**Task objective**
Which lines of the records contain the word "puerta"? Copy each one.

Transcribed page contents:
------------------------------

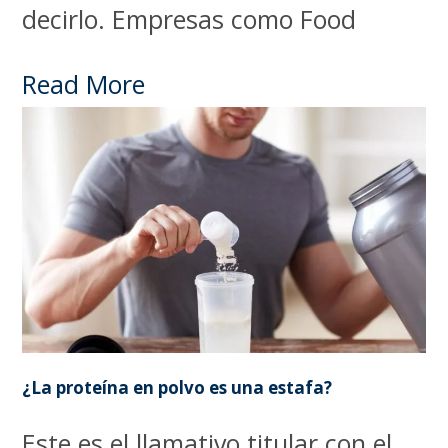
decirlo. Empresas como Food
Read More
¿La proteína en polvo es una estafa?
Este es el llamativo titular con el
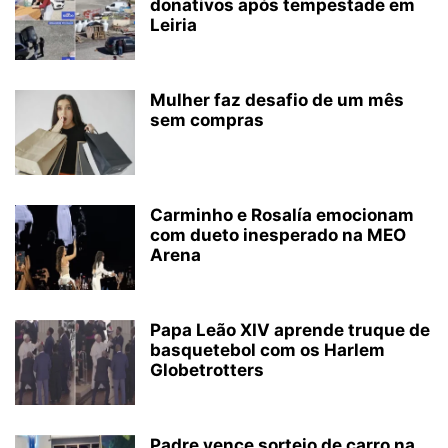
donativos após tempestade em
Leiria
Mulher faz desafio de um mês
sem compras
Carminho e Rosalía emocionam
com dueto inesperado na MEO
Arena
Papa Leão XIV aprende truque de
basquetebol com os Harlem
Globetrotters
Padre vence sorteio de carro na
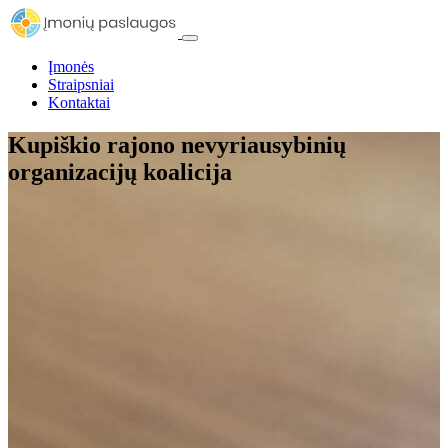
Įmonės
Straipsniai
Kontaktai
Kupiškio rajono nevyriausybinių
organizacijų koalicija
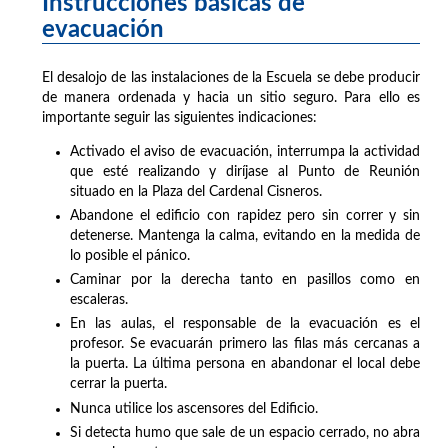
Instrucciones básicas de
evacuación
El desalojo de las instalaciones de la Escuela se debe producir
de manera ordenada y hacia un sitio seguro. Para ello es
importante seguir las siguientes indicaciones:
Activado el aviso de evacuación, interrumpa la actividad
que esté realizando y diríjase al Punto de Reunión
situado en la Plaza del Cardenal Cisneros.
Abandone el edificio con rapidez pero sin correr y sin
detenerse. Mantenga la calma, evitando en la medida de
lo posible el pánico.
Caminar por la derecha tanto en pasillos como en
escaleras.
En las aulas, el responsable de la evacuación es el
profesor. Se evacuarán primero las filas más cercanas a
la puerta. La última persona en abandonar el local debe
cerrar la puerta.
Nunca utilice los ascensores del Edificio.
Si detecta humo que sale de un espacio cerrado, no abra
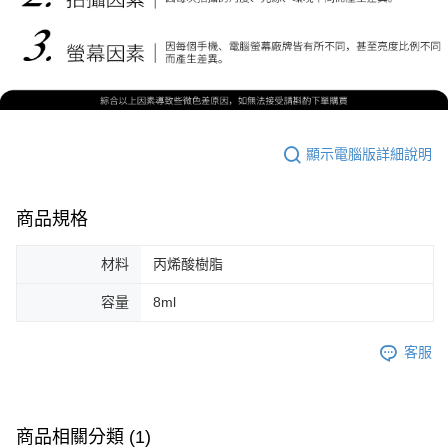
顯示電腦版詳細說明
商品規格
材料
丙烯酸樹脂
容量
8ml
客服
商品相關分類 (1)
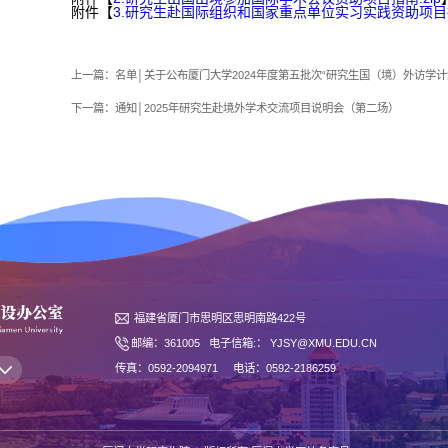
附件【
3.研究生赴国际组织和国家重点单位实习实践资助项目指南
上一篇：
名单│关于公布厦门大学2024年度第五批次“研究生国（境）外访学
下一篇：
通知│2025年研究生赴境外学术交流项目说明会（第二场）
福建省厦门市思明区思明南路422号
邮编：361005 电子信箱:： YJSY@XMU.EDU.CN
传真：0592-2094971 电话：0592-2186259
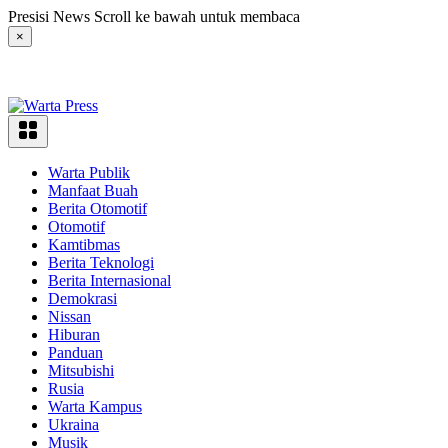
Langsung
Presisi News Scroll ke bawah untuk membaca
ke
×
konten
Warta Publik
Manfaat Buah
Berita Otomotif
Otomotif
Kamtibmas
Berita Teknologi
Berita Internasional
Demokrasi
Nissan
Hiburan
Panduan
Mitsubishi
Rusia
Warta Kampus
Ukraina
Musik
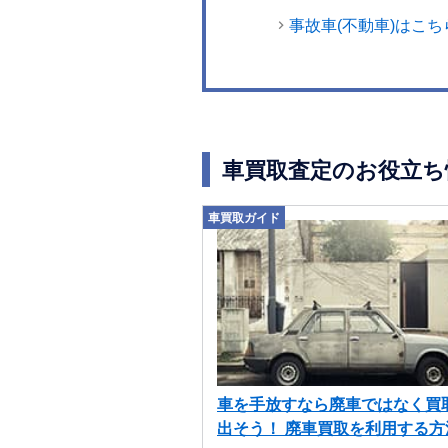
事故車(不動車)はこち
車買取査定のお役立ち
車買取ガイド
車を手放すなら廃車ではなく買
出そう！ 廃車買取を利用する方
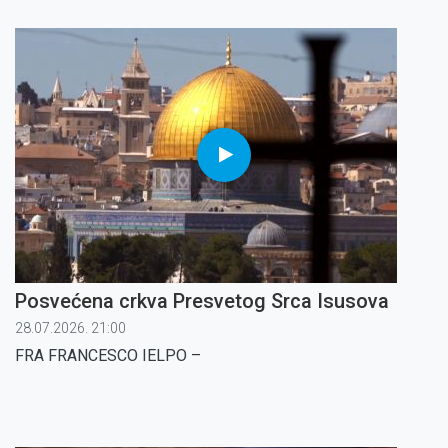
Lazara, Isusovih prijatelja. Njihova kuća, na kojoj je
izgrađena crkva, ugostila je braću franjevce, časne sestre i
vjernike.
Posvećena crkva Presvetog Srca Isusova
28.07.2026. 21:00
FRA FRANCESCO IELPO
–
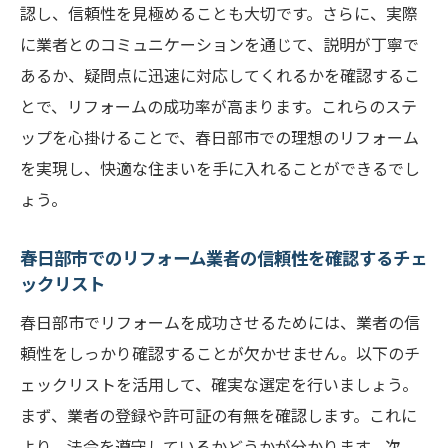
認し、信頼性を見極めることも大切です。さらに、実際
に業者とのコミュニケーションを通じて、説明が丁寧で
あるか、疑問点に迅速に対応してくれるかを確認するこ
とで、リフォームの成功率が高まります。これらのステ
ップを心掛けることで、春日部市での理想のリフォーム
を実現し、快適な住まいを手に入れることができるでし
ょう。
春日部市でのリフォーム業者の信頼性を確認するチェ
ックリスト
春日部市でリフォームを成功させるためには、業者の信
頼性をしっかり確認することが欠かせません。以下のチ
ェックリストを活用して、確実な選定を行いましょう。
まず、業者の登録や許可証の有無を確認します。これに
より、法令を遵守しているかどうかが分かります。次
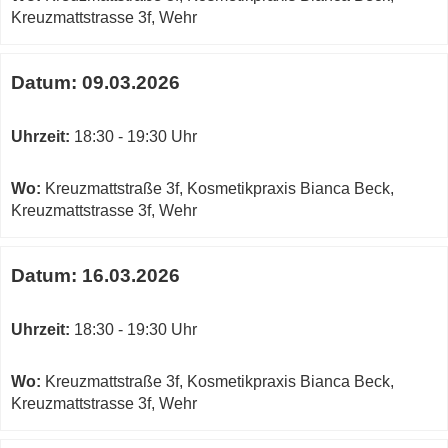
W
Kreuzmattstrasse 3f, Wehr
in
neuem
Datum:
09.03.2026
Fenster
öffnen
Uhrzeit:
18:30 - 19:30 Uhr
Wo:
Kreuzmattstraße 3f, Kosmetikpraxis Bianca Beck,
Kreuzmattstrasse 3f, Wehr
Datum:
16.03.2026
Uhrzeit:
18:30 - 19:30 Uhr
Wo:
Kreuzmattstraße 3f, Kosmetikpraxis Bianca Beck,
Kreuzmattstrasse 3f, Wehr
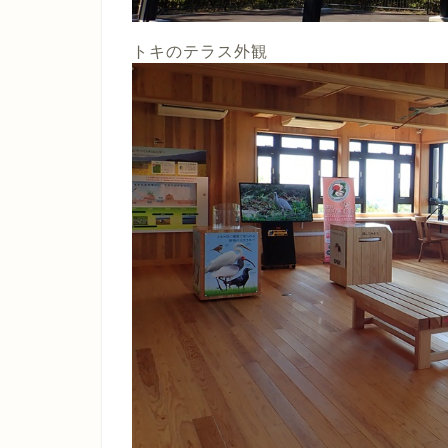
トキのテラス外観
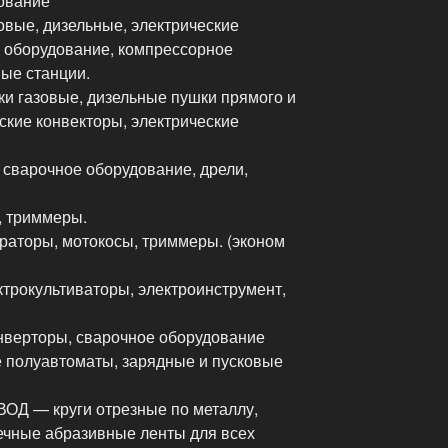
ование
вые, дизельные, электрические
 оборудование, компрессорное
ные станции.
 газовые, дизельные пушки прямого и
ские конвекторы, электрические
 сварочное оборудование, дрели,
, триммеры.
аторы, мотокосы, триммеры. (эконом
ктрокультиваторы, электроинструмент,
верторы, сварочное оборудование
 полуавтоматы, зарядные и пусковые
 — круги отрезные по металлу,
ечные абразивные ленты для всех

------------------------------

**Exercise result**
la puerta. La última persona en abandonar el local debe
cerrar la puerta.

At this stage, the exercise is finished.